● Activity:
Retype the lines below exactly, from the one that contains "おいても、さまざまな状況を抱え、学校に登校しにく" through the last, and leave every picture out.

-------

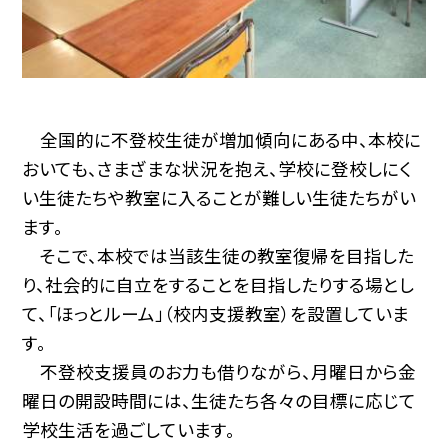
全国的に不登校生徒が増加傾向にある中、本校に
おいても、さまざまな状況を抱え、学校に登校しにく
い生徒たちや教室に入ることが難しい生徒たちがい
ます。
そこで、本校では当該生徒の教室復帰を目指した
り、社会的に自立をすることを目指したりする場とし
て、「ほっとルーム」（校内支援教室）を設置していま
す。
不登校支援員のお力も借りながら、月曜日から金
曜日の開設時間には、生徒たち各々の目標に応じて
学校生活を過ごしています。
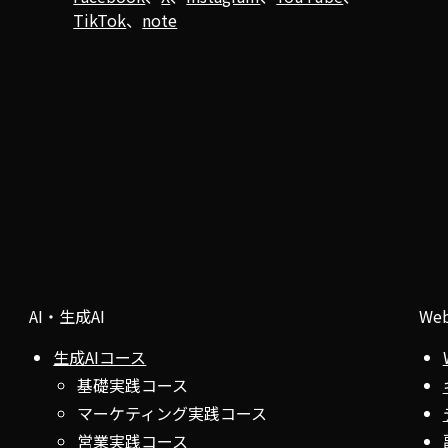
TikTok
、
note
AI・生成AI
We
生成AIコース
基礎実践コース
マーケティング実践コース
営業実践コース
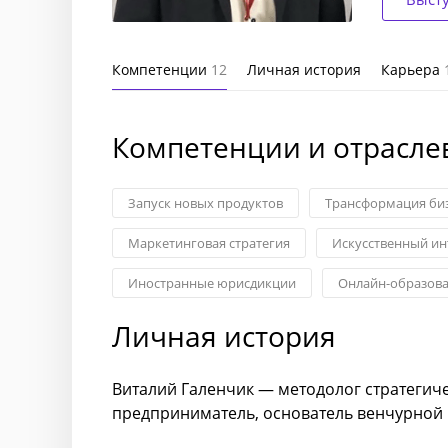
Компетенции
12
Личная история
Карьера
Компетенции и отрасле
Запуск новых продуктов
Трансформация би
Маркетинговая стратегия
Искусственный ин
Иностранные юрисдикции
Онлайн-образов
Личная история
Виталий Галенчик — методолог стратегич
предприниматель, основатель венчурной R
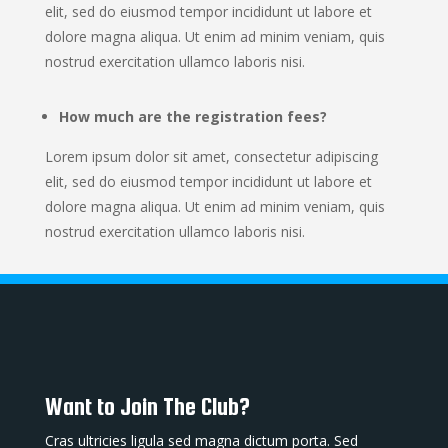
elit, sed do eiusmod tempor incididunt ut labore et
dolore magna aliqua. Ut enim ad minim veniam, quis
nostrud exercitation ullamco laboris nisi.
How much are the registration fees?
Lorem ipsum dolor sit amet, consectetur adipiscing
elit, sed do eiusmod tempor incididunt ut labore et
dolore magna aliqua. Ut enim ad minim veniam, quis
nostrud exercitation ullamco laboris nisi.
Want to Join The Club?
Cras ultricies ligula sed magna dictum porta. Sed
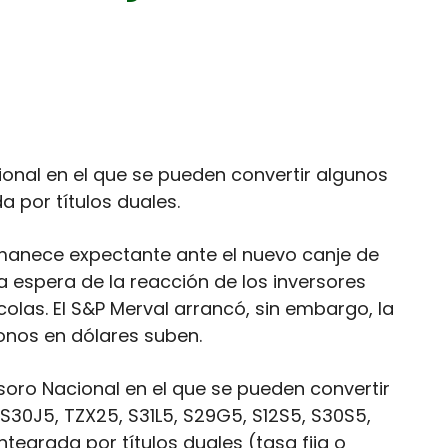
ional en el que se pueden convertir algunos
 por títulos duales.
manece expectante ante el nuevo canje de
la espera de la reacción de los inversores
colas. El S&P Merval arrancó, sin embargo, la
onos en dólares suben.
Tesoro Nacional en el que se pueden convertir
, S30J5, TZX25, S31L5, S29G5, S12S5, S30S5,
tegrada por títulos duales (tasa fija o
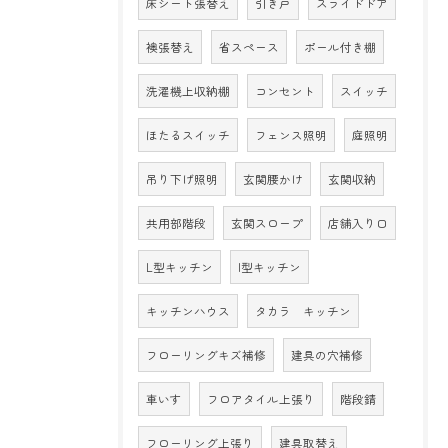
床シート張替え
引き戸
スライドドア
襖張替え
省スペース
ポール付き棚
洗濯機上収納棚
コンセント
スイッチ
ほたるスイッチ
フェンス照明
庭照明
吊り下げ照明
玄関腰かけ
玄関収納
共用部階段
玄関スロープ
店舗入り口
L型キッチン
I型キッチン
キッチンハウス
タカラ キッチン
フローリングキズ補修
建具の穴補修
車いす
フロアタイル上張り
階段錆
フローリング上張り
建具取替え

-------

● Answer box:
おいても、さまざまな状況を抱え、学校に登校しにく
い生徒たちや教室に入ることが難しい生徒たちがい
ます。
そこで、本校では当該生徒の教室復帰を目指した
り、社会的に自立をすることを目指したりする場とし
て、「ほっとルーム」（校内支援教室）を設置していま
す。
不登校支援員のお力も借りながら、月曜日から金
曜日の開設時間には、生徒たち各々の目標に応じて
学校生活を過ごしています。
TikTok
、
note
AI・生成AI
We
生成AIコース
基礎実践コース
マーケティング実践コース
営業実践コース
Компетенции
12
Личная история
Карьера
Компетенции и отрасле
Запуск новых продуктов
Трансформация би
Маркетинговая стратегия
Искусственный ин
Иностранные юрисдикции
Онлайн-образов
Личная история
Виталий Галенчик — методолог стратегич
предприниматель, основатель венчурной R
elit, sed do eiusmod tempor incididunt ut labore et
dolore magna aliqua. Ut enim ad minim veniam, quis
nostrud exercitation ullamco laboris nisi.
How much are the registration fees?
Lorem ipsum dolor sit amet, consectetur adipiscing
elit, sed do eiusmod tempor incididunt ut labore et
dolore magna aliqua. Ut enim ad minim veniam, quis
nostrud exercitation ullamco laboris nisi.
Want to Join The Club?
Cras ultricies ligula sed magna dictum porta. Sed
ional en el que se pueden convertir algunos
 por títulos duales.
manece expectante ante el nuevo canje de
la espera de la reacción de los inversores
colas. El S&P Merval arrancó, sin embargo, la
onos en dólares suben.
Tesoro Nacional en el que se pueden convertir
, S30J5, TZX25, S31L5, S29G5, S12S5, S30S5,
tegrada por títulos duales (tasa fija o
床シート張替え
引き戸
スライドドア
襖張替え
省スペース
ポール付き棚
洗濯機上収納棚
コンセント
スイッチ
ほたるスイッチ
フェンス照明
庭照明
吊り下げ照明
玄関腰かけ
玄関収納
共用部階段
玄関スロープ
店舗入り口
L型キッチン
I型キッチン
キッチンハウス
タカラ キッチン
フローリングキズ補修
建具の穴補修
車いす
フロアタイル上張り
階段錆
フローリング上張り
建具取替え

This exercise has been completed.